Let’s imagine having a software architecture based on Apache Kafka running in an on-premise Kubernetes installation and managed by the Strimzi operators. All the services are able to communicate with each other exchanging messages through a set of topics. At some point there is a new requirement to fullfil: all messages, sent to a specific topic, have to trigger some processing in the cloud via Microsoft Azure Functions already connected to an Azure Event Hub instance. It is a third party application already in place that we need to integrate with our own system. In order to avoid the producing applications having to connect to both the on-premise Apache Kafka cluster and to Azure Event Hub, which provides a Kafka protocol head, and sending each message twice, the best solution could be just mirroring the topic. This blog post is going to show how to use the Strimzi cluster operator to configure and deploy Kafka Mirror Maker in order to mirror topics between two different systems like Apache Kafka and Azure Event Hub.

Integration overview

Before starting to deploy the different components, let’s take a look at how they should be integrated and the related overall architecture.

Overall architecture

On one side there is a Kubernetes cluster where an Apache Kafka cluster is deployed and managed via the Strimzi operators as well as the Kafka Mirror Maker instance. An application, running on the same cluster, produces messages to an Apache Kafka topic and all the data are consumed by Kafka Mirror Maker in order to be mirrored to the remote Azure Event Hub instance.
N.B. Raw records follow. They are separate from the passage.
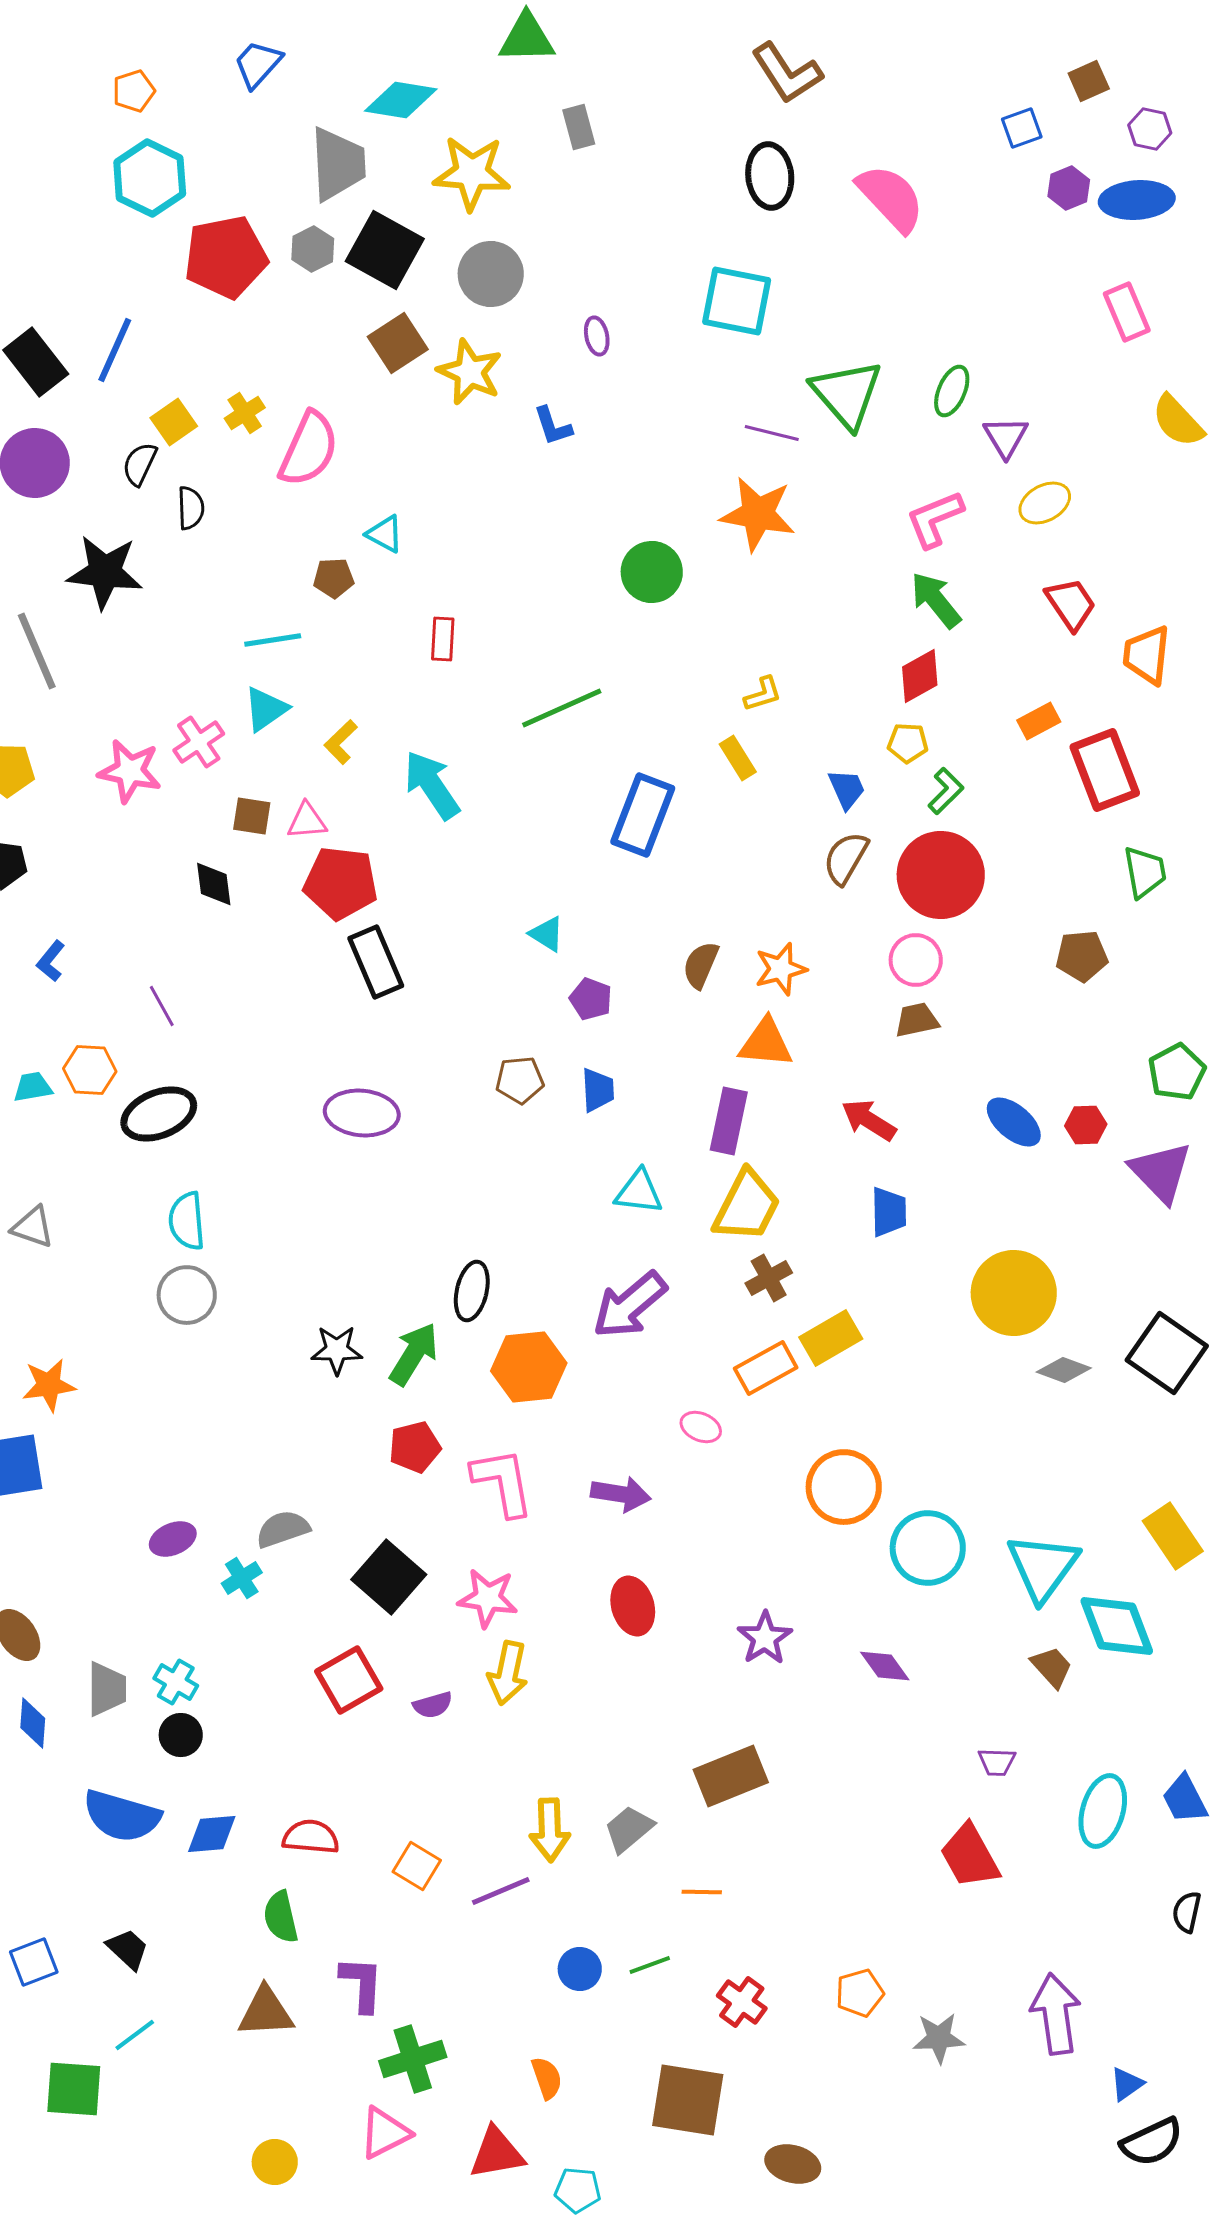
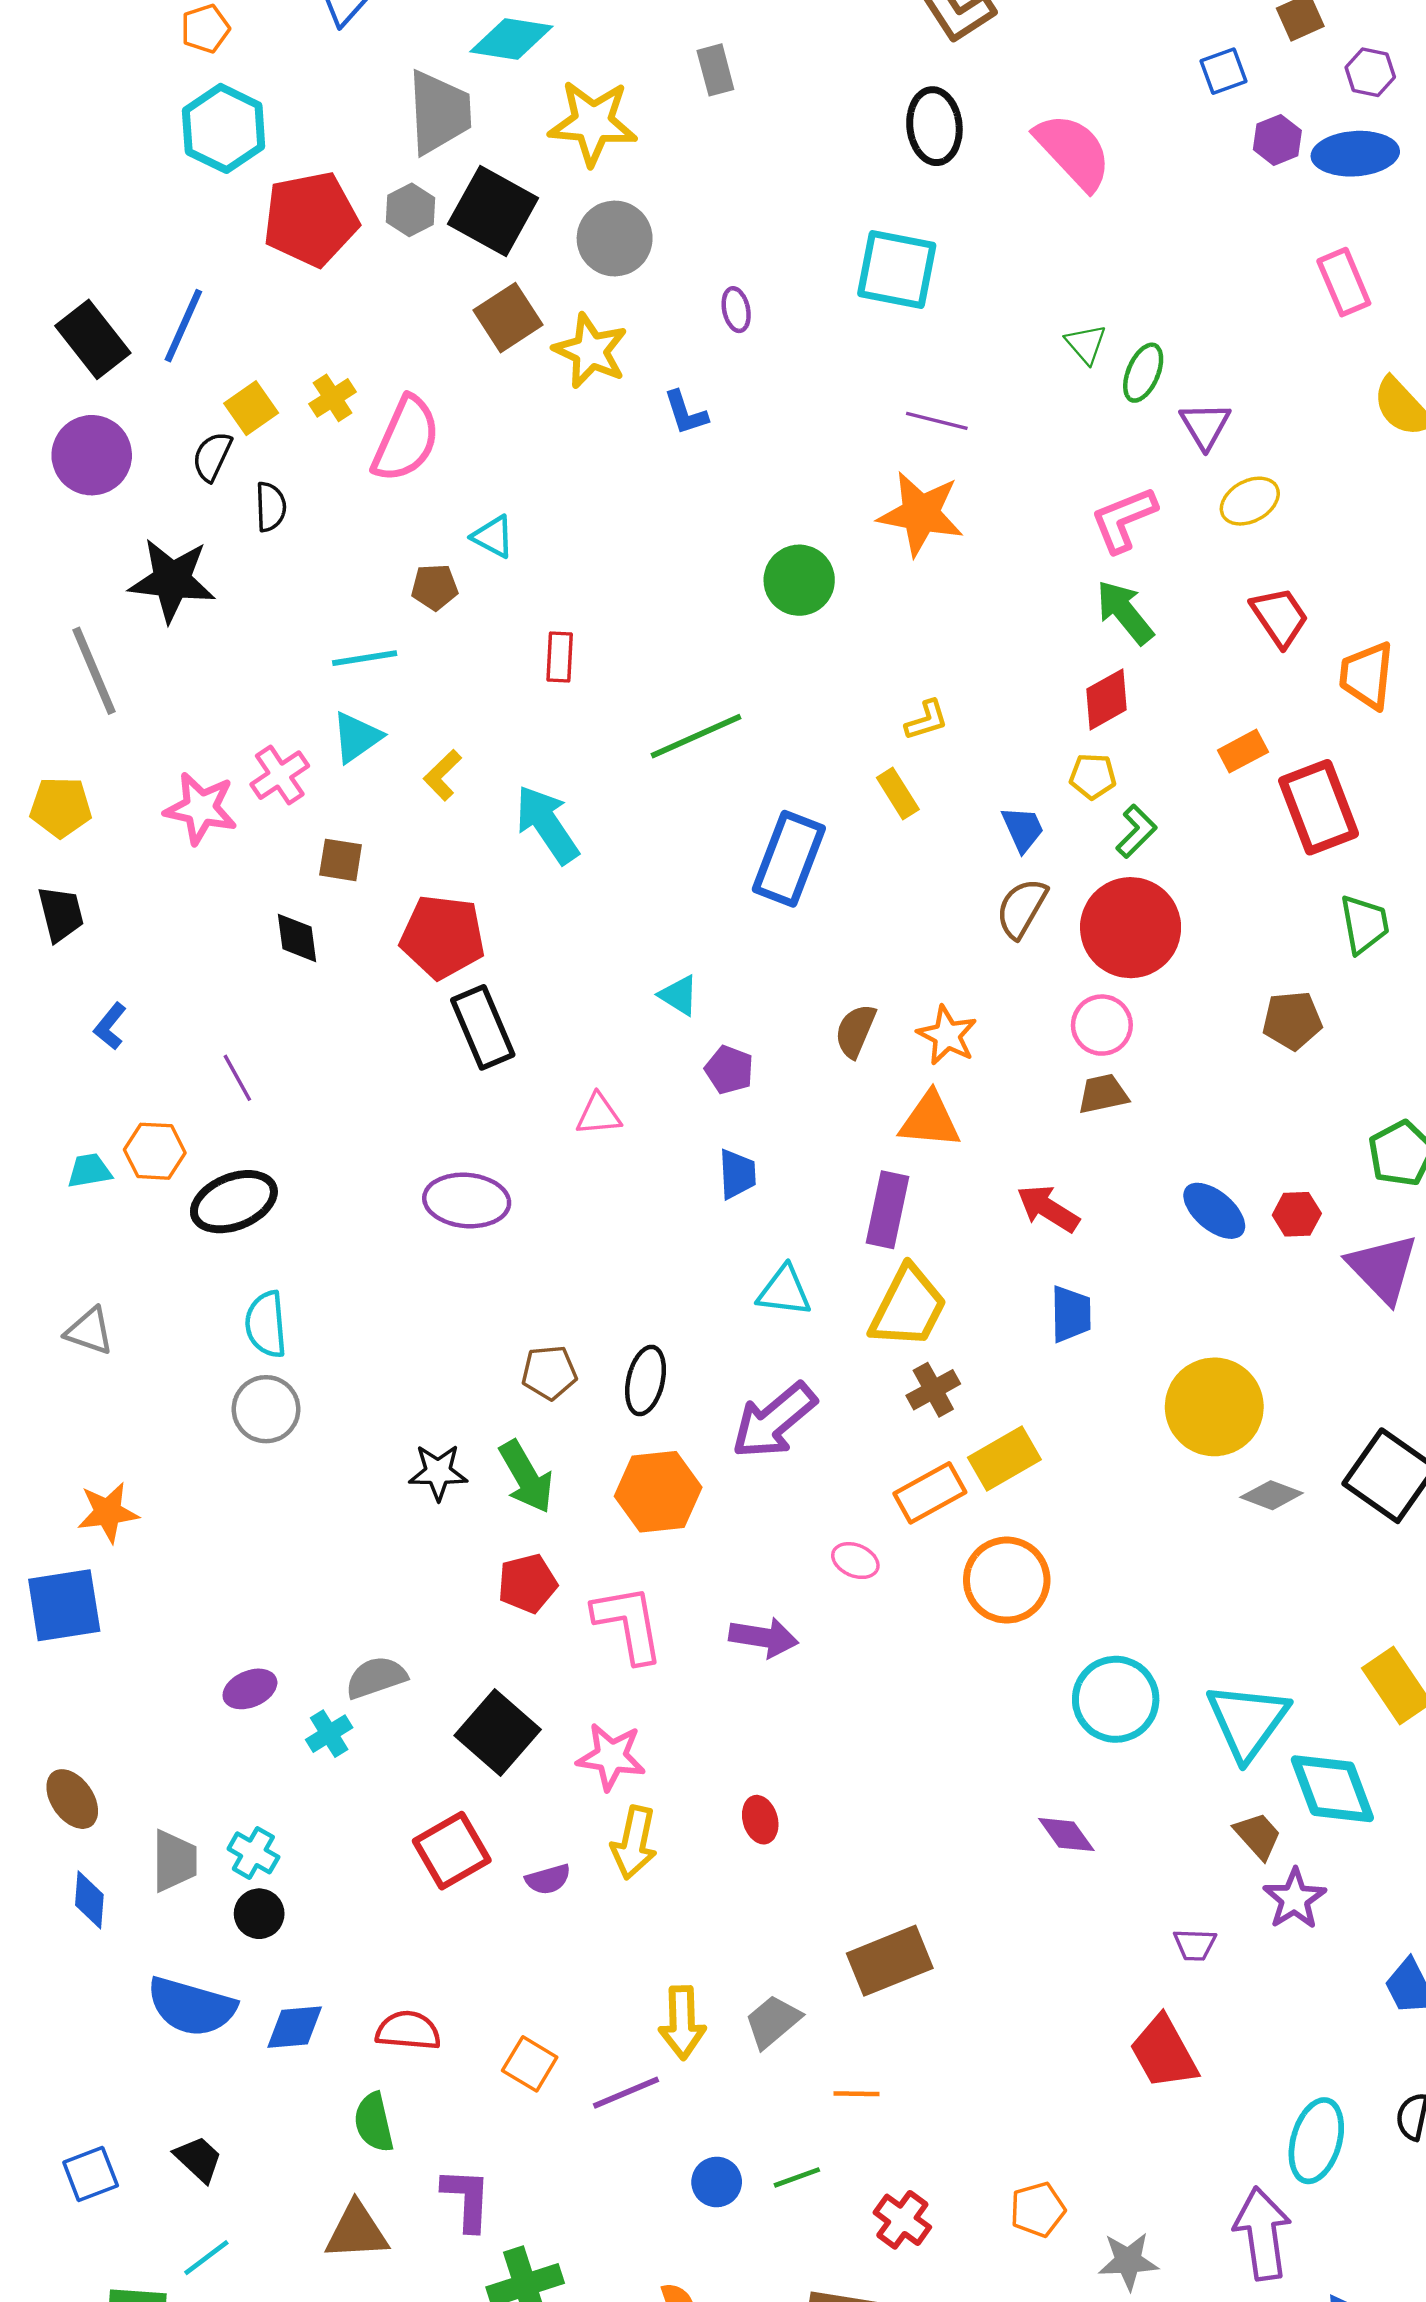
green triangle: (847, 394) -> (1086, 344), moved, size x0.5
pink triangle: (307, 821) -> (599, 1115), moved
orange star: (781, 969) -> (947, 1035), turned -30
brown pentagon: (520, 1080) -> (549, 1372), moved
black ellipse: (472, 1291) -> (646, 1381), moved
green arrow: (414, 1354) -> (526, 1477), turned 118
orange circle: (844, 1487) -> (1007, 1580), moved
red ellipse: (633, 1606) -> (760, 1820), moved, size x0.7
purple star: (765, 1638) -> (1295, 1899), moved
cyan ellipse: (1103, 1811) -> (1316, 2141), moved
On the other side there is the Azure Event Hub namespace, on the Microsoft Azure Cloud, where an Event Hub is filled by the messages mirrored from the corresponding Apache Kafka topic. These messages trigger the Azure Functions platform to do the actual processing.

For simplicity, we are going to use a simple Kafka console producer for sending data on the on-premise Apache Kafka cluster and a simple Azure Function application which actually just logs every message received from the Event Hub. Of course, the blog post will focus on configuring the mirroring part more than providing details about the Azure Event Hub creation or the Azure Functions application development. Anyway, the source code will be available at this repo.

Strimzi operators: Apache Kafka and Mirror Maker

Deploying an Apache Kafka cluster on Kubernetes using Strimzi is pretty easy. For this example, we are going to use minukube and just follow the corresponding quickstart for deploying the Strimzi operators and provisioning the Apache Kafka cluster.

After the operators and cluster are provisioned, in the kafka namespace, let’s assume that the topic which has to be mirrored is named testeh and it’s described through the following KafkaTopic resource, saved in a kafka-topic.yaml file.

apiVersion: kafka.strimzi.io/v1beta1
kind: KafkaTopic
metadata:
  name: testeh
  labels:
    strimzi.io/cluster: my-cluster
spec:
  partitions: 1
  replicas: 1
  config:
    retention.ms: 7200000
    segment.bytes: 1073741824

Create the topic on the Kubernetes cluster.

kubectl apply -f kafka-topic.yaml -n kafka

The Strimzi topic operator takes care of this custom resource, creating the topic in the Apache Kafka cluster.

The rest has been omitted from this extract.